Enfin, on a glosé sur la répartition mal équilibrée de la narration, sur ce dernier looping narratif long d’une quinzaine de minutes qui dirait tout. Comme si, après des heures de shoot ininterrompues, Levine se rappelait qu’il avait une histoire à raconter… Et, pourtant, chaque Voxophone déniché – encore faut-il en avoir l’envie !-, ouvre sur de nouvelles interprétations possibles, sur de nouvelles voies, l’ensemble construisant un puzzle qu’il faut aussi déchiffrer. Et, pourtant, l’architecture et les cut-scene sont nombreuses, très largement éparpillées durant la progression. Ah, oui, en fait, ce qu’on ne pardonne pas à BioShock Infinite, c’est cette fin, cette volonté de tout lier, de donner sens. Certains critiques ont dit en être « dépossédés », de cette fin. Comme si elle s’accomplissait sans eux. Oui, comme ce dernier looping d’une montagne russe – on y tient-, alors que l’appréhension atteint son pic – le dernier, c’est toujours le plus remuant alors que la vitesse s’accélère. Et pourtant, le joueur est toujours là, à interagir, à pousser les sticks, à croire qu’il a toujours le contrôle sur le déroulé des évènements. « Tout est sous contrôle, monsieur Durden ! », rappelle un des sous fifres de Tyler Durden dans Fight Club. « Mais, oui, tout est sous contrôle. » soutient Ken Levine, rassurant, alors que son audience commence à s’inquiéter. Et puis la chute, la trahison… Et la plus grosse partie du public applaudit. L’autre, maugréé, et ne pardonne pas cette rupture des codes et normes, que le contrat tacite entre le jeu et le joueur ait régulièrement été rompu dans ce BioShock, cette dernière séquence se révélant point culminant de cette trahison constante à la sainte « immersion »

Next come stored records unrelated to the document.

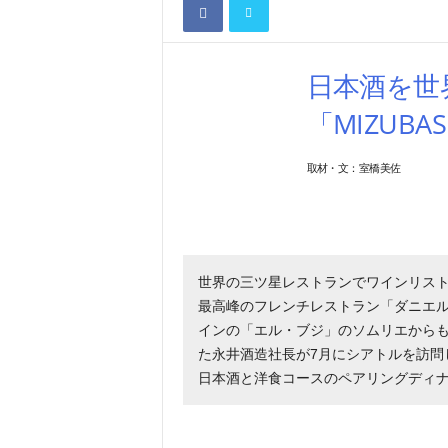
日本酒を世
「MIZUB
取材・文：室橋美佐
世界の三ツ星レストランでワインリストに
最高峰のフレンチレストラン「ダニエ
インの「エル・ブジ」のソムリエから
た永井酒造社長が7月にシアトルを訪問し
日本酒と洋食コースのペアリングディ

Pour les convaincus, il y a l’envie, presque immédiate, de reprendre ce ticket, là, de refaire un tour intégral, histoire de provoquer l’ironie dramatique (ma review du jeu sur jeuxvideomagazine.com qui revient sur cette idée d’ironie dramatique provoquée: Ici) , de vérifier que la mécanique du tour ne peut être mise à défaut. Cette fois, maintenant que le tour a été éventé, dévoilé, que Levine a « récolté » son Prestige, tout sera vraiment sous contrôle.

Etrange équilibre donc que celui de cet Infinite où rien n’est ce qu’il semble, terré derrière l’illusion: aller-retour constant dans les coulisses (des attractions, des réalités), fausses identités qui tombent en miettes, villes de carton-pâte qui s’écroulent, souvenirs en toc… D’où cette instabilité d’une narration qui veut convaincre de la crédibilité de son univers (de toc) tout en le structurant, et le présentant par ses effets, comme une fiction. Comme un jeu vidéo, donc, mais sous une forme presque primitive qu’il assumerait totalement: le fond (Columbia est une attraction, du faux) renvoyant à la forme (le jeu vidéo dérive historiquement des attractions, n’est que du virtuel) En fait, ce n’est pas tant ce qu’il est que ce qu’il dit sur le jeu vidéo, sur son héritage direct, en soubassement, comme structure mentale constitutive, narrative et rythmique, ou sur la réception d’œuvre autre qui en fait un intriguant objet d’analyse.